(PROBLEM TO SOLVE): Search the entries below for "will" and copy each matching line.

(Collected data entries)
*** Block opens ***
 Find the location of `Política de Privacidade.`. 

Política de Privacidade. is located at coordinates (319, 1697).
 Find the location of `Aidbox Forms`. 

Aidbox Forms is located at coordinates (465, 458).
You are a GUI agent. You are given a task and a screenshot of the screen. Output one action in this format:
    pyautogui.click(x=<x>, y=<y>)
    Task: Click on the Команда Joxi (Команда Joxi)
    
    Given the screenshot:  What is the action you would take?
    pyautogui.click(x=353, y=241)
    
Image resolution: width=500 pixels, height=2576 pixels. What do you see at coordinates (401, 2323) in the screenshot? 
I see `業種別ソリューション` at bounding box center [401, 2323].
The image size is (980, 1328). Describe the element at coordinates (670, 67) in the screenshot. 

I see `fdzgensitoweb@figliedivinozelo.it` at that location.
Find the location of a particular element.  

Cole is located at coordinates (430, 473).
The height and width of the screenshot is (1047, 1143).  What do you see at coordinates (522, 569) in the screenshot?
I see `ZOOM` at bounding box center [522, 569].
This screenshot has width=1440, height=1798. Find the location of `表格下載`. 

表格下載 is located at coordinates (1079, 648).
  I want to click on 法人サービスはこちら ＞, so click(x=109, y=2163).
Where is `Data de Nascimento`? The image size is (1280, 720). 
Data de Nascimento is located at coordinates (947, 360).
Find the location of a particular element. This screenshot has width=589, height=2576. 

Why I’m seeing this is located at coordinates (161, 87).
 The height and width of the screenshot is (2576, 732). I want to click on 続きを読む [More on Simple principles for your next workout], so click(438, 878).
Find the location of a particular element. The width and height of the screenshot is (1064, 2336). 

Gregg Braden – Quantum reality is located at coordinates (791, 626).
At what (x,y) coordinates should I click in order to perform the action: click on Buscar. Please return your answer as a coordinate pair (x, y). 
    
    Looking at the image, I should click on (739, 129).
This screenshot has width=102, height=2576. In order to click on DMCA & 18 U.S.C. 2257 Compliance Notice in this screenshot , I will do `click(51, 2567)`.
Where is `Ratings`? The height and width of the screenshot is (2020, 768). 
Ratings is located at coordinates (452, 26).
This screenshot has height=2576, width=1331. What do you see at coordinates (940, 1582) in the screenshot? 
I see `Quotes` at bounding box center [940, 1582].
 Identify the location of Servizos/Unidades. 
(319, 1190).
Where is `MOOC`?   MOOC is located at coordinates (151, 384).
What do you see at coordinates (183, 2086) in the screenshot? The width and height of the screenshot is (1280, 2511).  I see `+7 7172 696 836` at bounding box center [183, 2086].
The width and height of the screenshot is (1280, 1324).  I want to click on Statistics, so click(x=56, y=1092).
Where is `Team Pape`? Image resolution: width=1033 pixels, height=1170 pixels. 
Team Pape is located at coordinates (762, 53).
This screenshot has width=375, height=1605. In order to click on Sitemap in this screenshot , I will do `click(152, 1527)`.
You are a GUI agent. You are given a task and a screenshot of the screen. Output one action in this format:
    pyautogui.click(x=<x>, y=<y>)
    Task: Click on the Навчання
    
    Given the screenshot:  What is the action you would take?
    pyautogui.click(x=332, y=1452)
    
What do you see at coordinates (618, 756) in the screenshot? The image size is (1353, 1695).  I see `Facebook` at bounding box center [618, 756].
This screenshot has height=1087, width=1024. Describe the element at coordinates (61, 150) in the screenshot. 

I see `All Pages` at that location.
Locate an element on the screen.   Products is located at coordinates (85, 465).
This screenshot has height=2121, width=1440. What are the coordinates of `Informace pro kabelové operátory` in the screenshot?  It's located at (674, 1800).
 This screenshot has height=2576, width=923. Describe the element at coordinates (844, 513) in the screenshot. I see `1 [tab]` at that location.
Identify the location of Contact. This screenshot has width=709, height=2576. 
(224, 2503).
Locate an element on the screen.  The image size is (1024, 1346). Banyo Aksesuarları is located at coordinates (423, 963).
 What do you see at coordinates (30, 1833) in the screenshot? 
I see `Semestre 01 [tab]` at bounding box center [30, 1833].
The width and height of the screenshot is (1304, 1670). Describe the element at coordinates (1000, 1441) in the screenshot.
*** Block closes ***
(ANSWER TO THE PROBLEM):
This screenshot has width=102, height=2576. In order to click on DMCA & 18 U.S.C. 2257 Compliance Notice in this screenshot , I will do `click(51, 2567)`.
This screenshot has width=375, height=1605. In order to click on Sitemap in this screenshot , I will do `click(152, 1527)`.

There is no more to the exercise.